Information about clinical trials make up clinical trial data. Category subtypes include raw data, analyzable data, metadata, and summary data.
Raw data is the granular information about individuals in a single trial. Analyzable data comes from the conclusion of raw data collection: for example, the efficacy of a drug intervention. Metadata provides context to the clinical trial, organizing information into workable categories like study type or primary vs secondary outcomes. Finally, summary data includes the summaries of individual studies written for lay readers or publications.
Naturally, study authors and participants generate this data themselves. However, study authors publish their findings in scholarly journals and on university, pharmaceutical company, government, and other websites. In the past few years, there has been an increasing push for open-source publication of clinical trial data. The Bill and Melinda Gates Foundation is one such source.

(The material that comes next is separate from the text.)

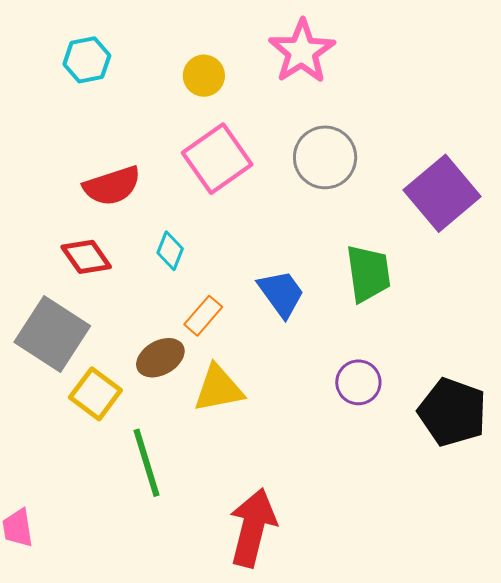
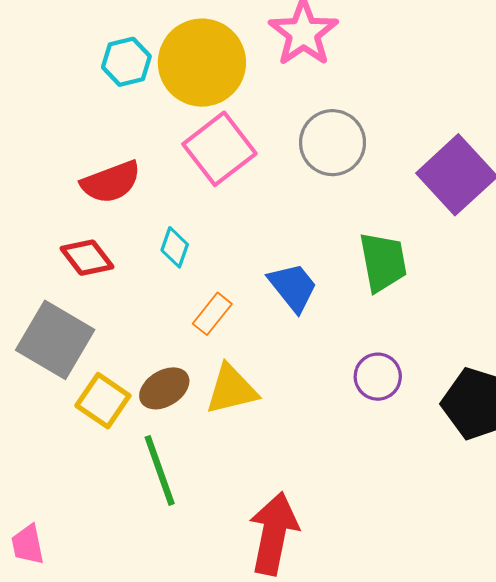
cyan hexagon: (87, 60) -> (126, 62), moved
yellow circle: (204, 76) -> (202, 63), size x2.0
brown ellipse: (160, 358) -> (164, 388), moved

Common clinical trial metadata include trial phase, trial status, condition studied, trial location, drug type intervention, use of a placebo, and the age and sex of individual study participants.

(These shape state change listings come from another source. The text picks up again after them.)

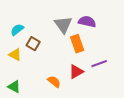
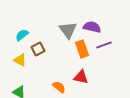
brown square: (33, 44) -> (38, 49), turned 32
purple line: (99, 64) -> (104, 45), moved
red triangle: (76, 72) -> (81, 77), turned 42

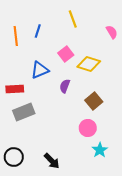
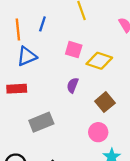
pink square: (66, 54) -> (74, 50), turned -35
blue triangle: (40, 70) -> (27, 56), moved
gray rectangle: (24, 112) -> (41, 122), moved

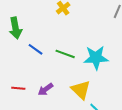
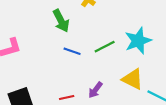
green arrow: (15, 28) -> (61, 21), moved
green line: (65, 54) -> (105, 47), turned -30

Another important attribute, and one which impacts whether a study reaches completion or not, is the study’s funders or sponsors.

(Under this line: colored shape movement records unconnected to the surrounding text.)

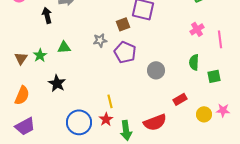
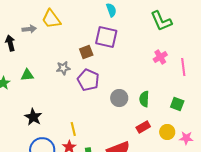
green semicircle: (194, 62) -> (144, 99), moved
green square: (214, 76) -> (177, 104), turned 32
black star: (57, 83) -> (33, 117), moved
yellow circle: (204, 114) -> (167, 132), moved

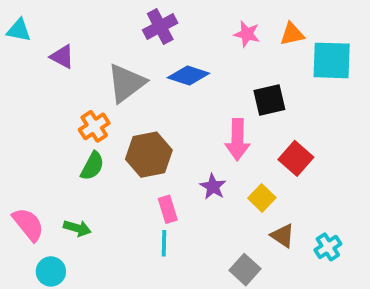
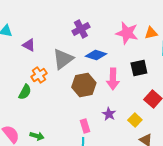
pink star: (247, 34) -> (127, 33), size x1.6
orange cross: (94, 126) -> (39, 75), moved
pink arrow: (237, 140) -> (113, 79), moved
brown hexagon: (149, 155) -> (84, 85), moved
green semicircle: (92, 166) -> (25, 92), moved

Public health information, such as the efficacy of certain treatments for disease or injury, is in the interest of medical professionals, public policy makers, and individuals around the globe.
Additionally, pharmaceutical and medical device companies use the data to submit clinical study reports to regulatory bodies to receive certification to market their products within certain countries.
Researchers collect and transcribe raw data throughout the trial lifecycle. They then complete and cleanse the data, metadata, and summary data to the exacting standards required for publication or FDA/EMA approval. Therefore, there is little to testing to do unless your goal is to build a database of super-metadata.
If that is the case, simply bear in mind the principles of accuracy, relevancy, completeness, timeliness, and consistency for your dataset. Take care to select recent metadata that suits your needs and whose data remains consistent across studies.
As companies were having to handle more data from more sources, locking databases in clinical trials was found to be taking far longer. “There was a 40% increase from 2017 to 2019 for the ‘Last Patient Last Visit to Database Lock’ cycle time metric for those companies using more than four data sources,” says Rocchio [CMO at eClinical Solutions].